* [Work instructions]
Output range, inclusive: from the line containing "Tháng 8 2025" to the line containing "Tháng 5 2021". Restate those lines from the data below word for word and only those.

* [Supplied data]
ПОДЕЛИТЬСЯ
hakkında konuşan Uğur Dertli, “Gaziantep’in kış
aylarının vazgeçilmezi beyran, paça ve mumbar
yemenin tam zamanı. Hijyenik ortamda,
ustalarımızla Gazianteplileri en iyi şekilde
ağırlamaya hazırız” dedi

...

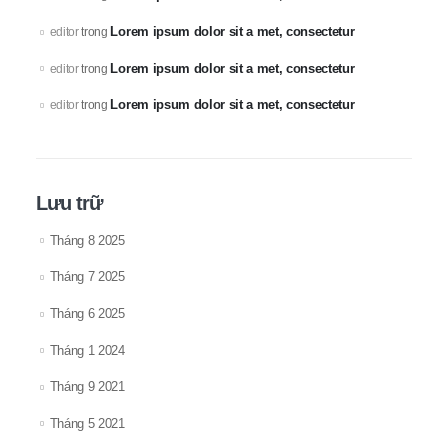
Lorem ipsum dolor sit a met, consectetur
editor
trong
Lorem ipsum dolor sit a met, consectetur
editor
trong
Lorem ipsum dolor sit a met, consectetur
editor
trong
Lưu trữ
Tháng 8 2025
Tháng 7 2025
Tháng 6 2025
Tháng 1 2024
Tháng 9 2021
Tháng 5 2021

==

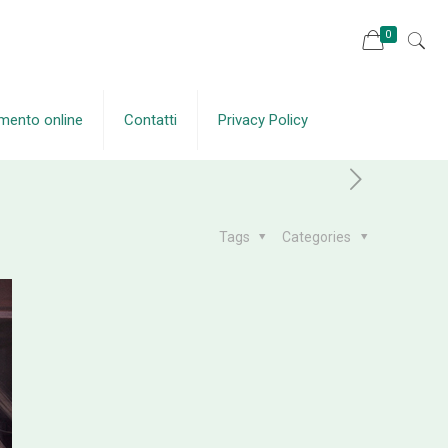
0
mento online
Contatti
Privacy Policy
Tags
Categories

* [Final answer]
Tháng 8 2025
Tháng 7 2025
Tháng 6 2025
Tháng 1 2024
Tháng 9 2021
Tháng 5 2021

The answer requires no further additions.